Using the Dependency submission API

You can use the Dependency submission API to submit dependencies for projects, such as the dependencies resolved when a project is built or compiled.

Note: The Dependency submission API is currently in public beta and subject to change.

Acerca de la API de emisión de dependencias

The Dependency submission API lets you submit dependencies for a project. This enables you to add dependencies, such as those resolved when software is compiled or built, to GitHub's dependency graph feature, providing a more complete picture of all of your project's dependencies.

The dependency graph shows any dependencies you submit using the API in addition to any dependencies that are identified from manifest or lock files in the repository (for example, a package-lock.json file in a JavaScript project). For more information about viewing the dependency graph, see "Exploring the dependencies of a repository."

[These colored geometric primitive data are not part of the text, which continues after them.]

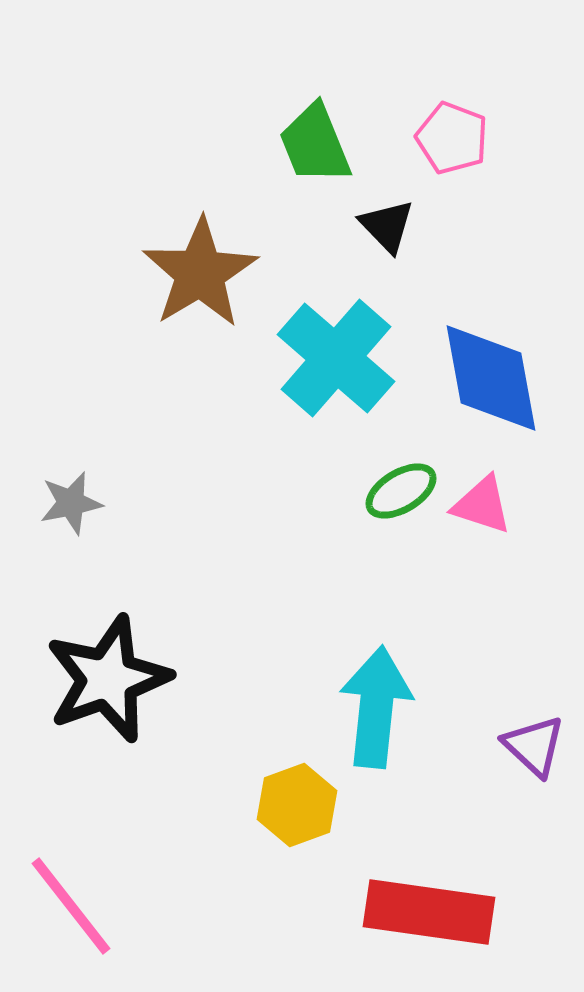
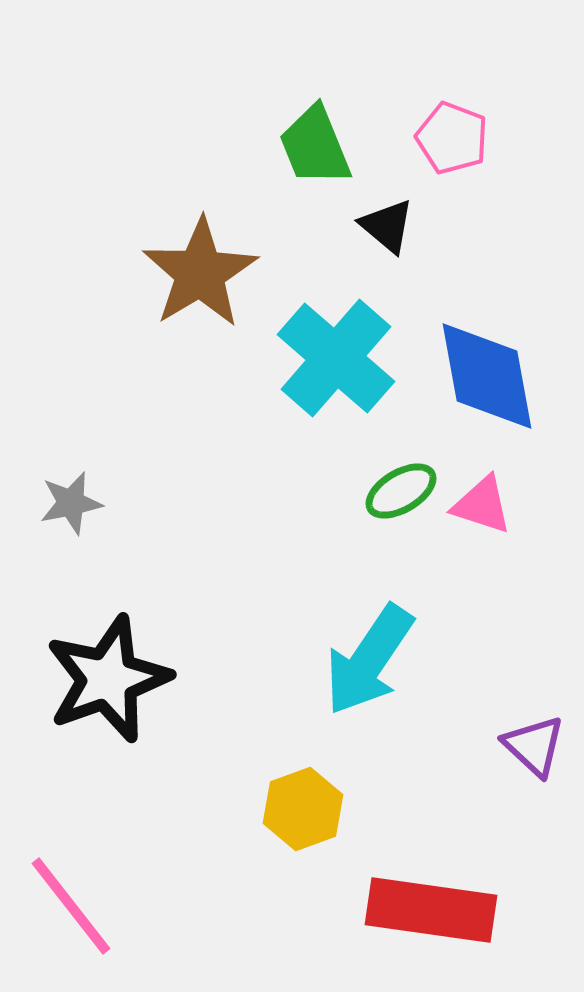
green trapezoid: moved 2 px down
black triangle: rotated 6 degrees counterclockwise
blue diamond: moved 4 px left, 2 px up
cyan arrow: moved 7 px left, 47 px up; rotated 152 degrees counterclockwise
yellow hexagon: moved 6 px right, 4 px down
red rectangle: moved 2 px right, 2 px up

Submitted dependencies will receive Las alertas del dependabot and Actualizaciones de seguridad del dependabot for any known vulnerabilities. Solo obtendrás Las alertas del dependabot para las dependencias que sean de uno de los ecosistemas compatibles de la GitHub Advisory Database. Submitted dependencies will not be surfaced in dependency review or your organization's dependency insights.

Las dependencias se envían a la API de emisión de dependencias en forma de una captura. Una captura es un conjunto de dependencias asociadas con el SHA de una confirmación y otros metadatos, la cual refleja el estado actual de tu repositorio para una confirmación. For more information about the Dependency submission API, see the Dependency submission REST API documentation.

Submitting dependencies at build-time

You can use the Dependency submission API in a GitHub Actions workflow to submit dependencies for your project when your project is built.

Using pre-made actions

The simplest way to use the Dependency submission API is by adding a pre-made action to your repository that will gather and convert the list of dependencies to the required snapshot format and submit the list to the API. Actions that complete these steps for various ecosystems are available on GitHub Marketplace and more actions will be created during the course of the beta and beyond. You can find links to the currently available actions in the table below:

EcosystemAcción
GoGo Dependency Submission

For example, the following Go Dependency Submission workflow calculates the dependencies for a Go build-target (a Go file with a main function) and submits the list to the Dependency Submission API.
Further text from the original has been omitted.